Structured page parsing data:
= = = = = = =

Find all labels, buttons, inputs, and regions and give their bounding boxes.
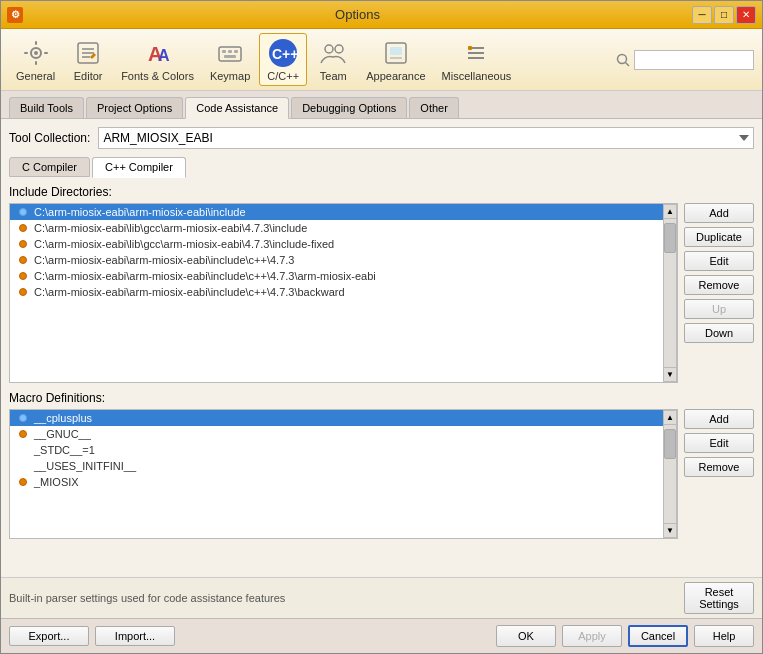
- toolbar-appearance[interactable]: Appearance: [359, 33, 432, 86]
- close-button[interactable]: ✕: [736, 6, 756, 24]
- macro-scrollbar[interactable]: ▲ ▼: [663, 410, 677, 538]
- search-icon: [616, 53, 630, 67]
- svg-rect-15: [234, 50, 238, 53]
- main-content: Tool Collection: ARM_MIOSIX_EABI C Compi…: [1, 119, 762, 577]
- tab-build-tools[interactable]: Build Tools: [9, 97, 84, 118]
- item-path: C:\arm-miosix-eabi\arm-miosix-eabi\inclu…: [34, 270, 376, 282]
- svg-rect-16: [224, 55, 236, 58]
- svg-line-29: [626, 62, 630, 66]
- macro-add-button[interactable]: Add: [684, 409, 754, 429]
- item-icon: [16, 271, 30, 281]
- toolbar-general[interactable]: General: [9, 33, 62, 86]
- main-tabs: Build Tools Project Options Code Assista…: [1, 91, 762, 119]
- scroll-down[interactable]: ▼: [664, 367, 676, 381]
- tab-other[interactable]: Other: [409, 97, 459, 118]
- svg-text:C++: C++: [272, 46, 298, 62]
- scroll-down[interactable]: ▼: [664, 523, 676, 537]
- item-path: C:\arm-miosix-eabi\lib\gcc\arm-miosix-ea…: [34, 238, 334, 250]
- apply-button[interactable]: Apply: [562, 625, 622, 647]
- tab-code-assistance[interactable]: Code Assistance: [185, 97, 289, 119]
- list-item[interactable]: C:\arm-miosix-eabi\lib\gcc\arm-miosix-ea…: [10, 220, 663, 236]
- miscellaneous-icon: [460, 37, 492, 69]
- item-icon: [16, 223, 30, 233]
- toolbar-team[interactable]: Team: [309, 33, 357, 86]
- item-path: C:\arm-miosix-eabi\arm-miosix-eabi\inclu…: [34, 206, 246, 218]
- include-down-button[interactable]: Down: [684, 323, 754, 343]
- sub-tab-cpp-compiler[interactable]: C++ Compiler: [92, 157, 186, 178]
- macro-edit-button[interactable]: Edit: [684, 433, 754, 453]
- toolbar-keymap[interactable]: Keymap: [203, 33, 257, 86]
- team-label: Team: [320, 70, 347, 82]
- editor-label: Editor: [74, 70, 103, 82]
- svg-point-28: [618, 54, 627, 63]
- item-icon: [16, 287, 30, 297]
- status-bar: Built-in parser settings used for code a…: [1, 577, 762, 618]
- sub-tab-c-compiler[interactable]: C Compiler: [9, 157, 90, 177]
- item-name: _STDC__=1: [34, 444, 95, 456]
- svg-rect-4: [24, 52, 28, 54]
- svg-rect-12: [219, 47, 241, 61]
- macro-definitions-label: Macro Definitions:: [9, 391, 754, 405]
- list-item[interactable]: C:\arm-miosix-eabi\arm-miosix-eabi\inclu…: [10, 268, 663, 284]
- help-button[interactable]: Help: [694, 625, 754, 647]
- include-directories-container: C:\arm-miosix-eabi\arm-miosix-eabi\inclu…: [9, 203, 754, 383]
- scrollbar-track: [664, 425, 676, 523]
- toolbar-cpp[interactable]: C++ C/C++: [259, 33, 307, 86]
- svg-point-1: [34, 51, 38, 55]
- toolbar-miscellaneous[interactable]: Miscellaneous: [435, 33, 519, 86]
- import-button[interactable]: Import...: [95, 626, 175, 646]
- include-add-button[interactable]: Add: [684, 203, 754, 223]
- search-input[interactable]: [634, 50, 754, 70]
- item-icon: [16, 429, 30, 439]
- window-title: Options: [23, 7, 692, 22]
- item-path: C:\arm-miosix-eabi\arm-miosix-eabi\inclu…: [34, 286, 345, 298]
- tab-debugging-options[interactable]: Debugging Options: [291, 97, 407, 118]
- cancel-button[interactable]: Cancel: [628, 625, 688, 647]
- list-item[interactable]: C:\arm-miosix-eabi\lib\gcc\arm-miosix-ea…: [10, 236, 663, 252]
- list-item[interactable]: _STDC__=1: [10, 442, 663, 458]
- toolbar-fonts-colors[interactable]: AA Fonts & Colors: [114, 33, 201, 86]
- options-window: ⚙ Options ─ □ ✕ General Editor AA Fonts …: [0, 0, 763, 654]
- reset-settings-button[interactable]: Reset Settings: [684, 582, 754, 614]
- minimize-button[interactable]: ─: [692, 6, 712, 24]
- ok-button[interactable]: OK: [496, 625, 556, 647]
- status-text: Built-in parser settings used for code a…: [9, 592, 285, 604]
- include-duplicate-button[interactable]: Duplicate: [684, 227, 754, 247]
- scroll-up[interactable]: ▲: [664, 205, 676, 219]
- include-dirs-scrollbar[interactable]: ▲ ▼: [663, 204, 677, 382]
- include-directories-label: Include Directories:: [9, 185, 754, 199]
- item-path: C:\arm-miosix-eabi\arm-miosix-eabi\inclu…: [34, 254, 294, 266]
- list-item[interactable]: __USES_INITFINI__: [10, 458, 663, 474]
- list-item[interactable]: __cplusplus: [10, 410, 663, 426]
- export-button[interactable]: Export...: [9, 626, 89, 646]
- tool-collection-select[interactable]: ARM_MIOSIX_EABI: [98, 127, 754, 149]
- macro-definitions-list[interactable]: __cplusplus __GNUC__ _STDC__=1 __US: [10, 410, 663, 538]
- fonts-colors-label: Fonts & Colors: [121, 70, 194, 82]
- svg-rect-13: [222, 50, 226, 53]
- list-item[interactable]: __GNUC__: [10, 426, 663, 442]
- include-remove-button[interactable]: Remove: [684, 275, 754, 295]
- include-edit-button[interactable]: Edit: [684, 251, 754, 271]
- item-name: __USES_INITFINI__: [34, 460, 136, 472]
- include-directories-list[interactable]: C:\arm-miosix-eabi\arm-miosix-eabi\inclu…: [10, 204, 663, 382]
- svg-point-19: [325, 45, 333, 53]
- svg-rect-14: [228, 50, 232, 53]
- list-item[interactable]: C:\arm-miosix-eabi\arm-miosix-eabi\inclu…: [10, 284, 663, 300]
- scroll-up[interactable]: ▲: [664, 411, 676, 425]
- item-icon: [16, 477, 30, 487]
- toolbar-editor[interactable]: Editor: [64, 33, 112, 86]
- fonts-colors-icon: AA: [142, 37, 174, 69]
- scrollbar-thumb[interactable]: [664, 223, 676, 253]
- item-icon: [16, 239, 30, 249]
- list-item[interactable]: C:\arm-miosix-eabi\arm-miosix-eabi\inclu…: [10, 252, 663, 268]
- title-bar: ⚙ Options ─ □ ✕: [1, 1, 762, 29]
- tab-project-options[interactable]: Project Options: [86, 97, 183, 118]
- item-path: C:\arm-miosix-eabi\lib\gcc\arm-miosix-ea…: [34, 222, 307, 234]
- maximize-button[interactable]: □: [714, 6, 734, 24]
- list-item[interactable]: C:\arm-miosix-eabi\arm-miosix-eabi\inclu…: [10, 204, 663, 220]
- cpp-label: C/C++: [267, 70, 299, 82]
- scrollbar-thumb[interactable]: [664, 429, 676, 459]
- include-up-button[interactable]: Up: [684, 299, 754, 319]
- macro-remove-button[interactable]: Remove: [684, 457, 754, 477]
- list-item[interactable]: _MIOSIX: [10, 474, 663, 490]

= = = = = = =

● **TASK INSTRUCTIONS**
Each line in the data that holds the word "text" must be copied.

● **RESULT**
- svg-text:C++: C++: [272, 46, 298, 62]
- status-text: Built-in parser settings used for code a…: [9, 592, 285, 604]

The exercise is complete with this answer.